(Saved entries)
☆ ☆ ☆ ☆

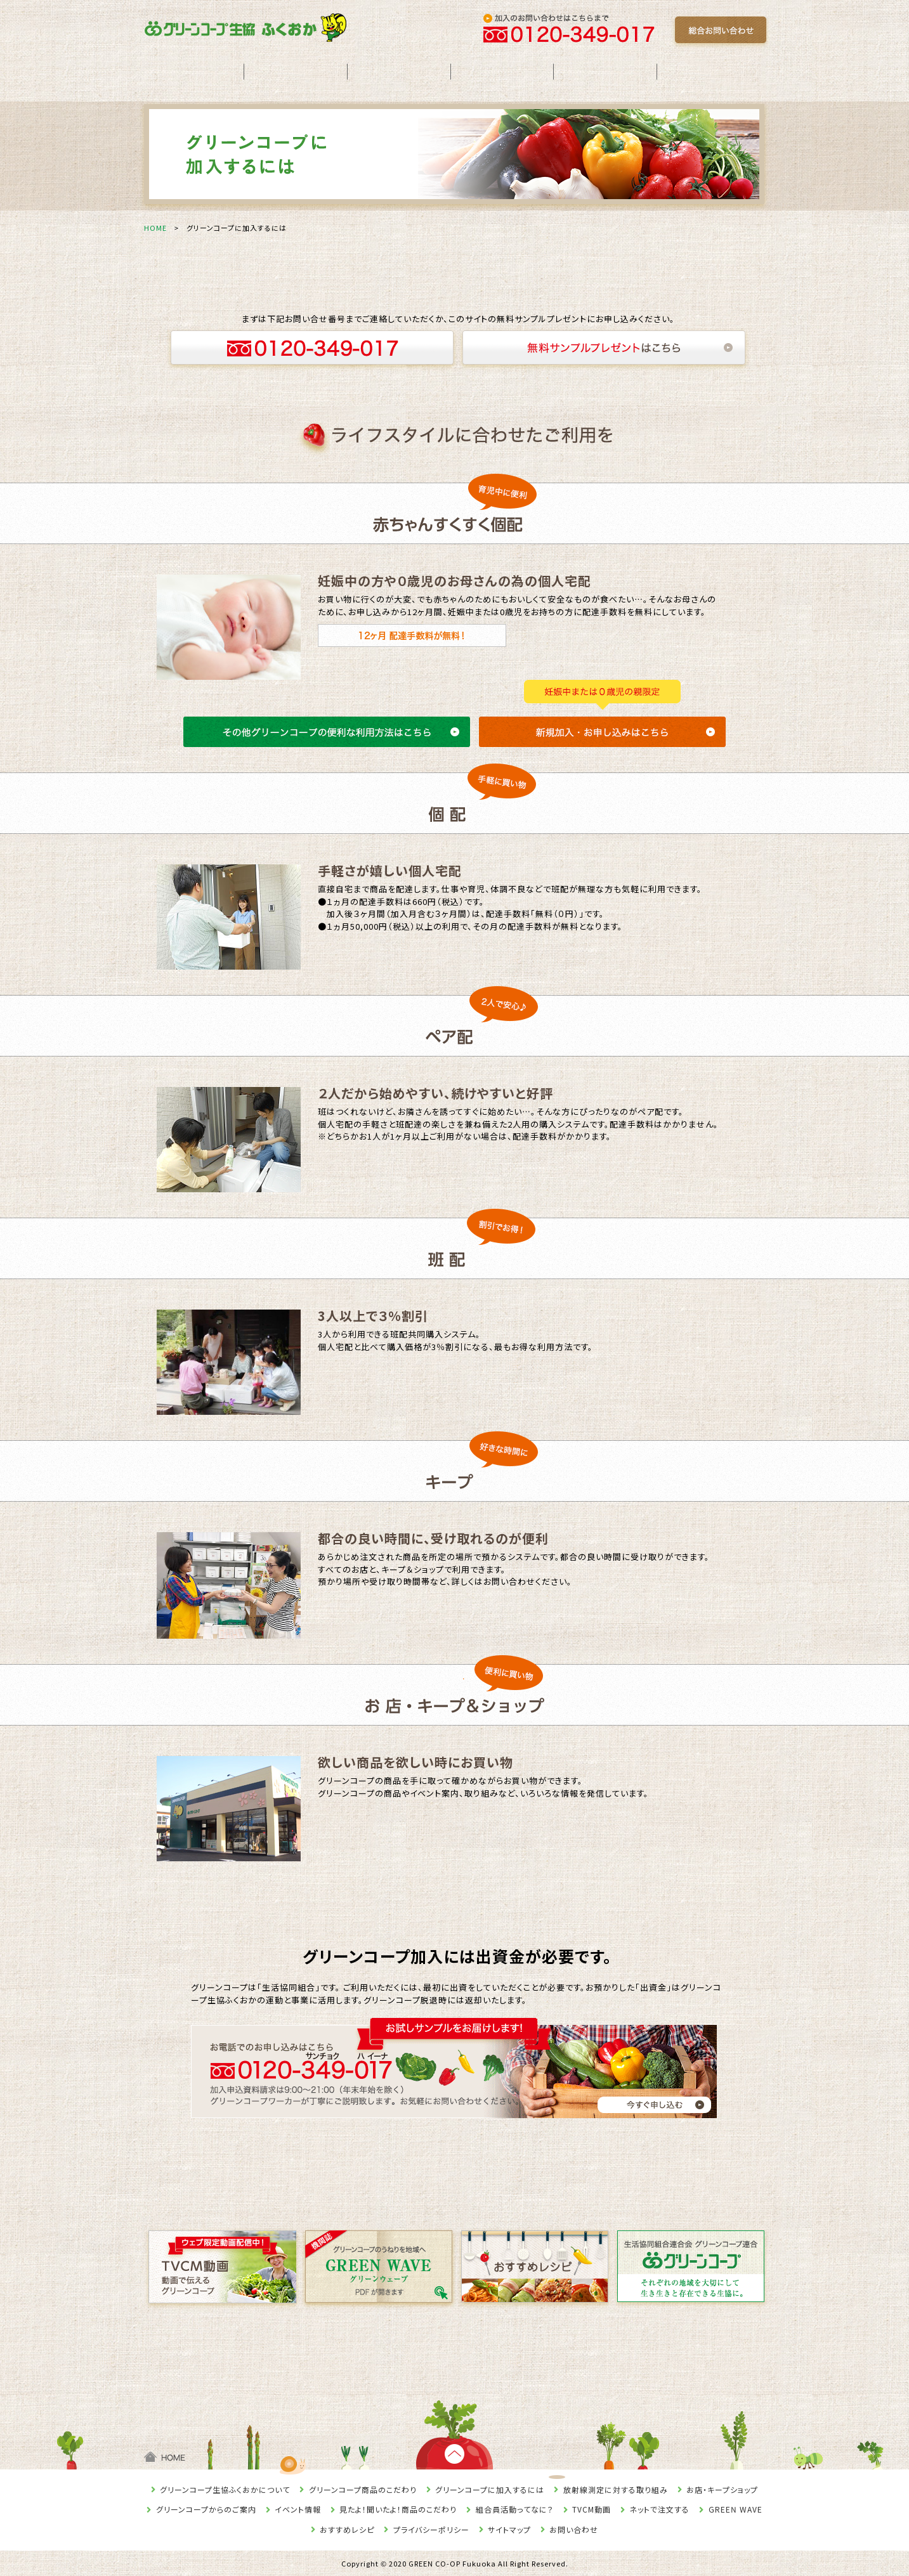 This screenshot has height=2576, width=909. Describe the element at coordinates (722, 2489) in the screenshot. I see `お店・キープショップ` at that location.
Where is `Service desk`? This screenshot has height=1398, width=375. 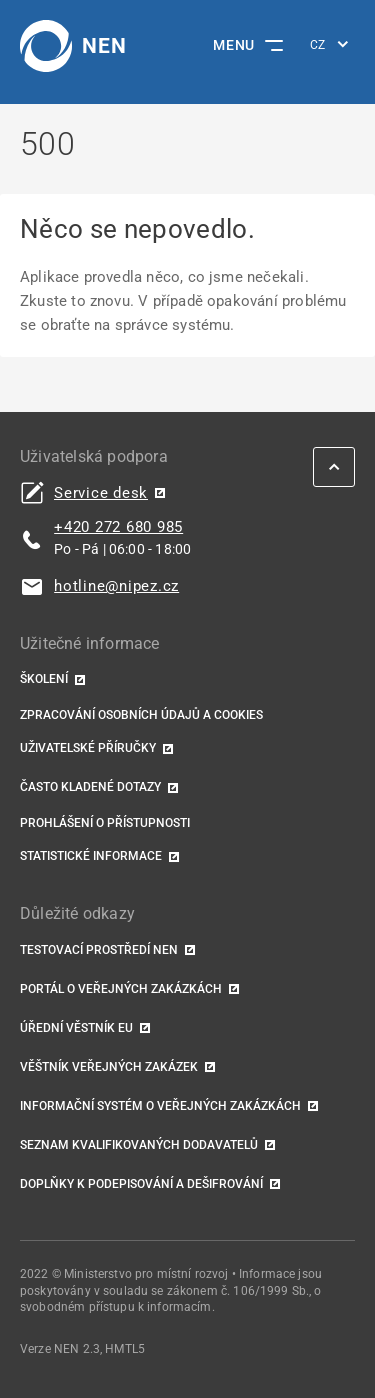 Service desk is located at coordinates (101, 493).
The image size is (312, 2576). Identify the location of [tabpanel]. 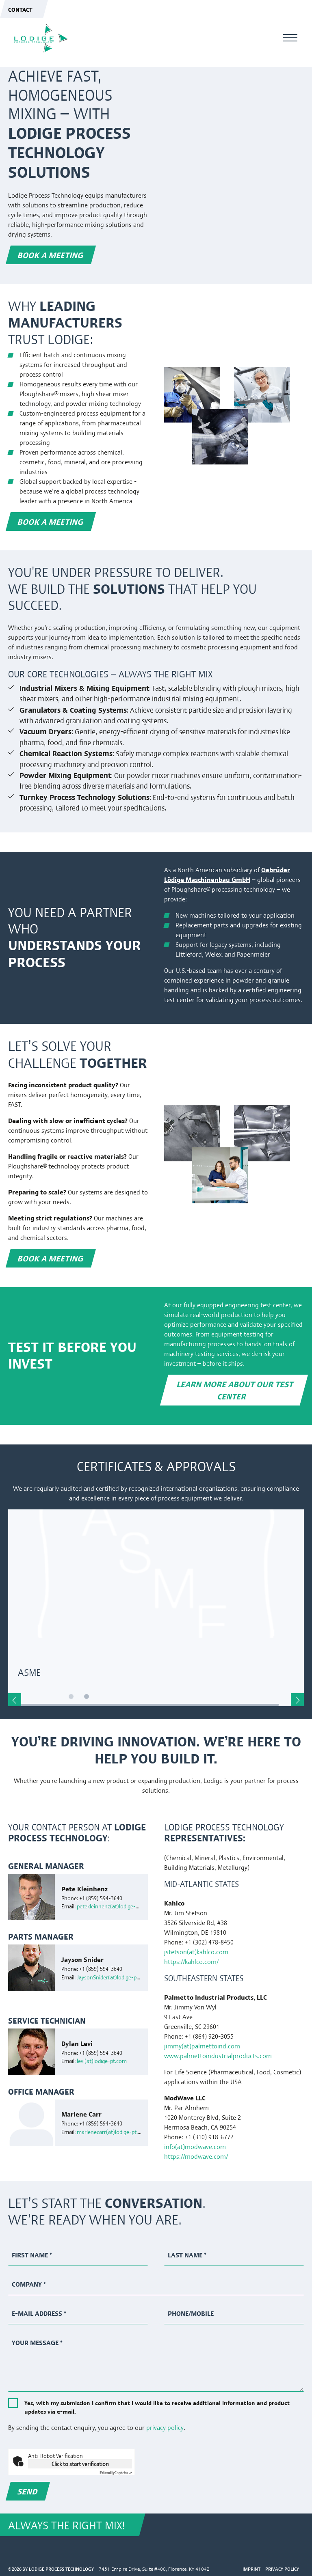
(156, 1607).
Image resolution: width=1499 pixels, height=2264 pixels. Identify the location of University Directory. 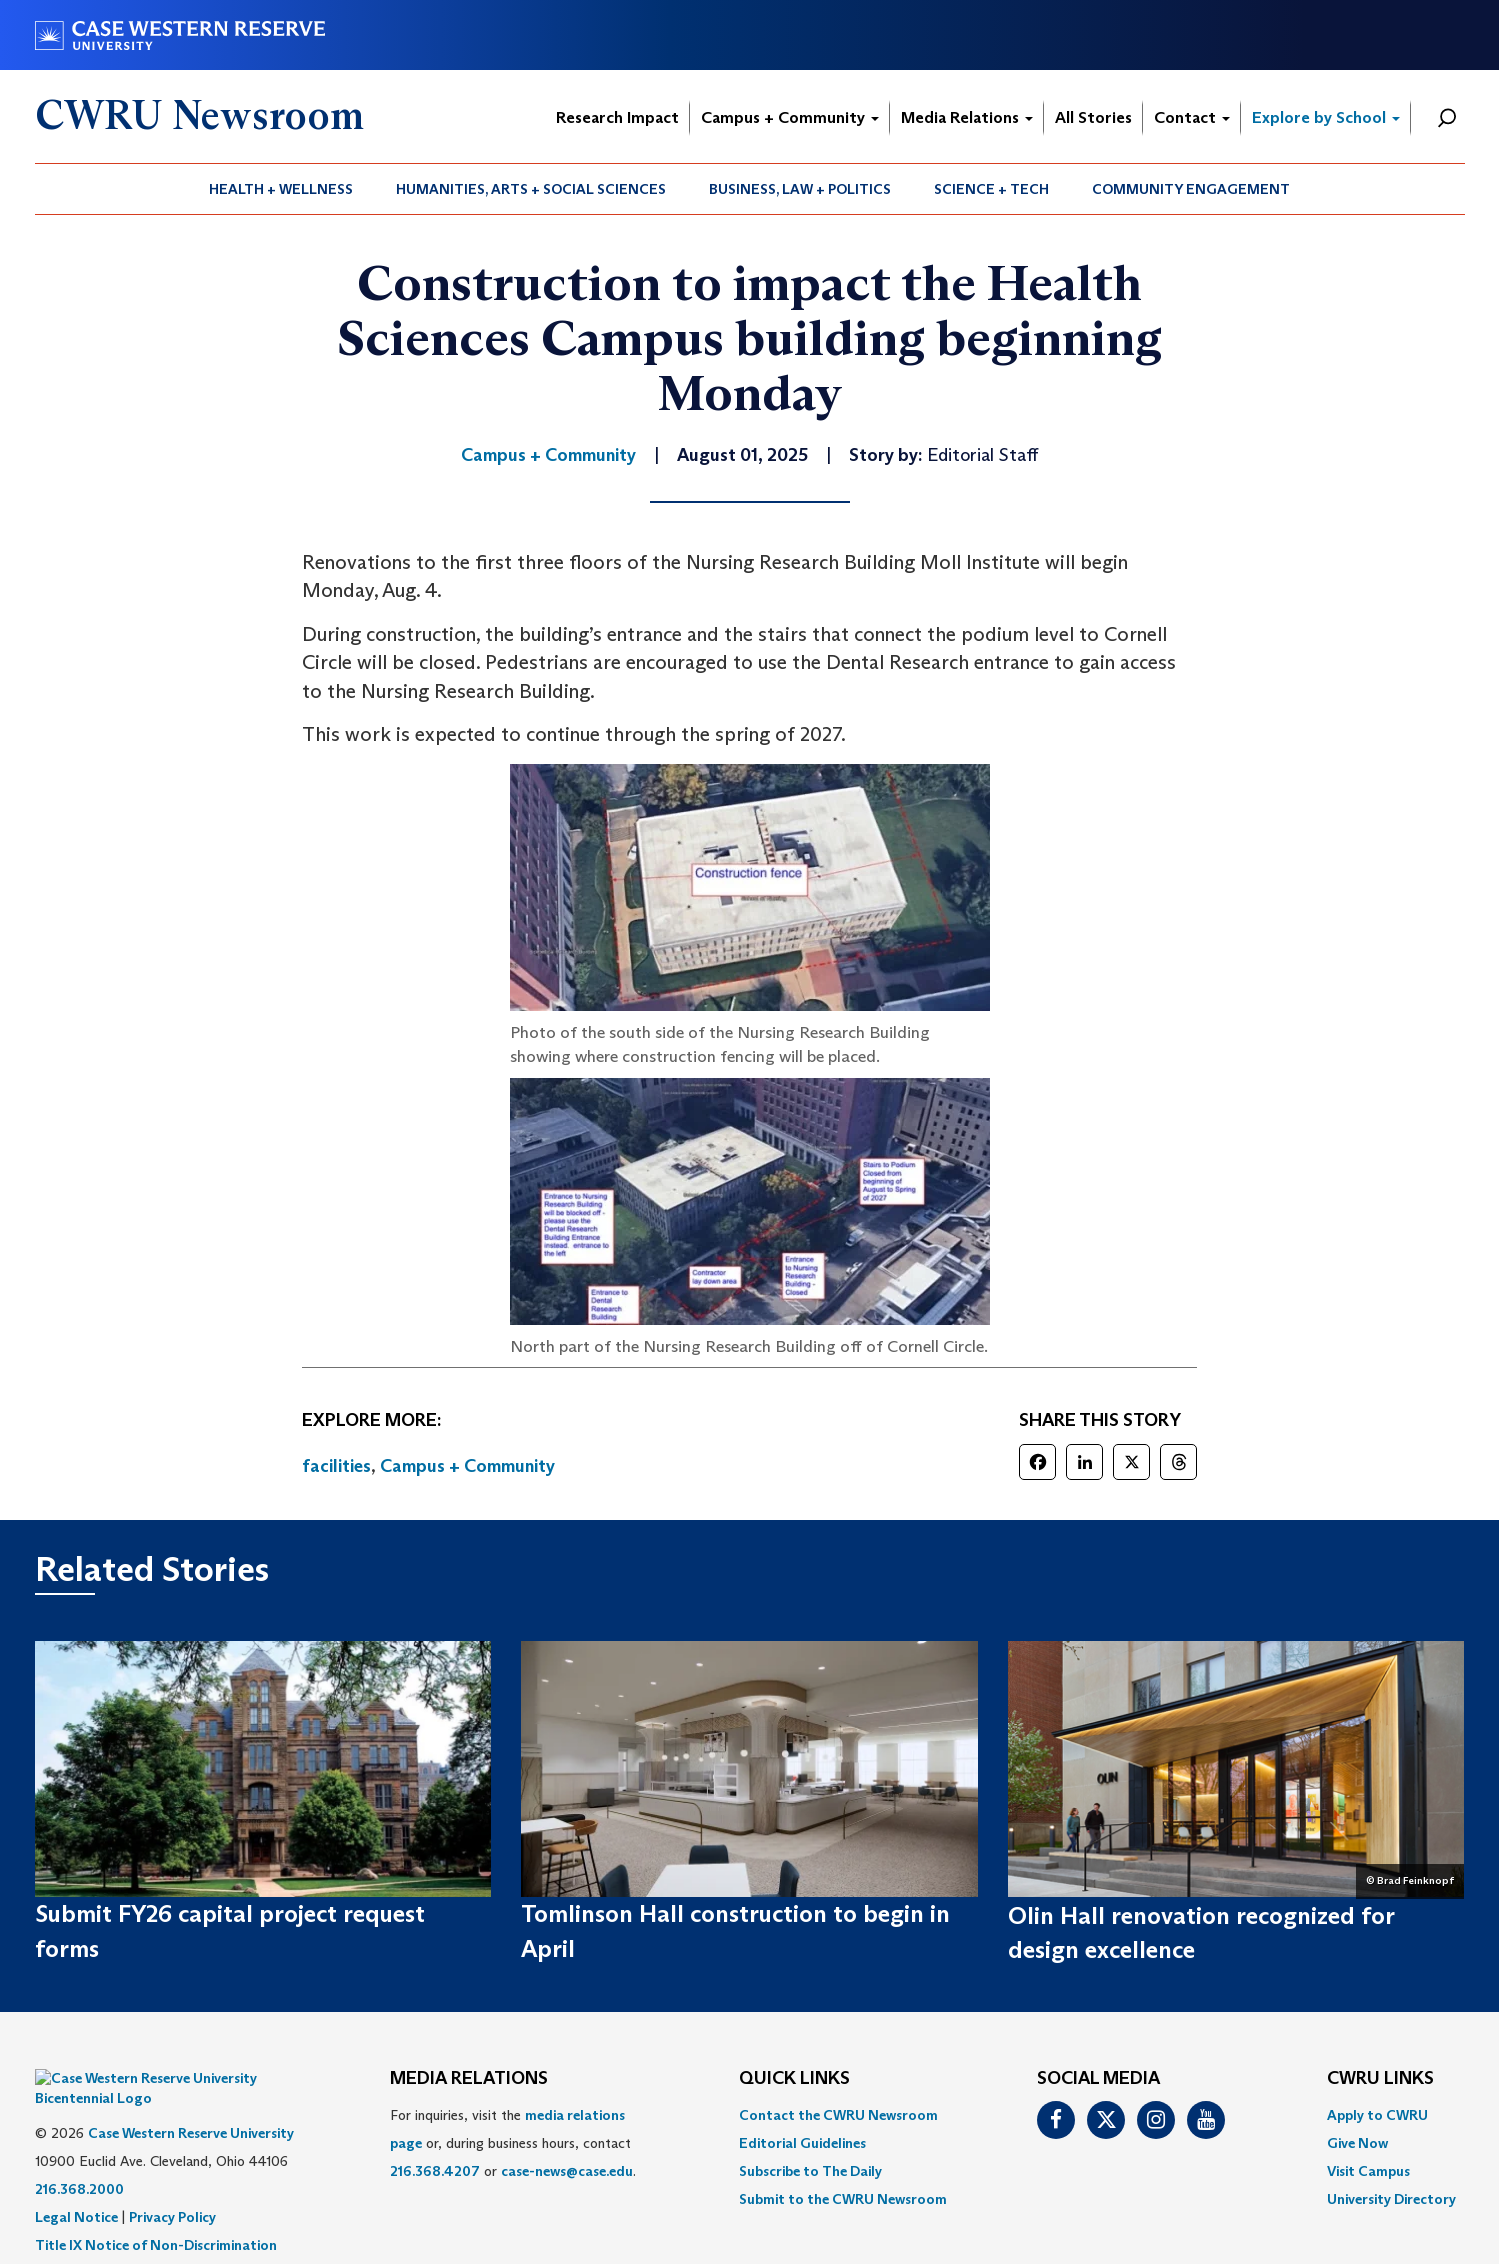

☆ ☆ ☆ ☆

Exercise brief
Begin with the line that contains "The image size" and repeat every line through the end of the data, exactly and only those lines, leaving out the pictures.

Your response
The image size is (312, 2576). Identify the location of [tabpanel]. 
(156, 1607).
Image resolution: width=1499 pixels, height=2264 pixels. Identify the location of University Directory. 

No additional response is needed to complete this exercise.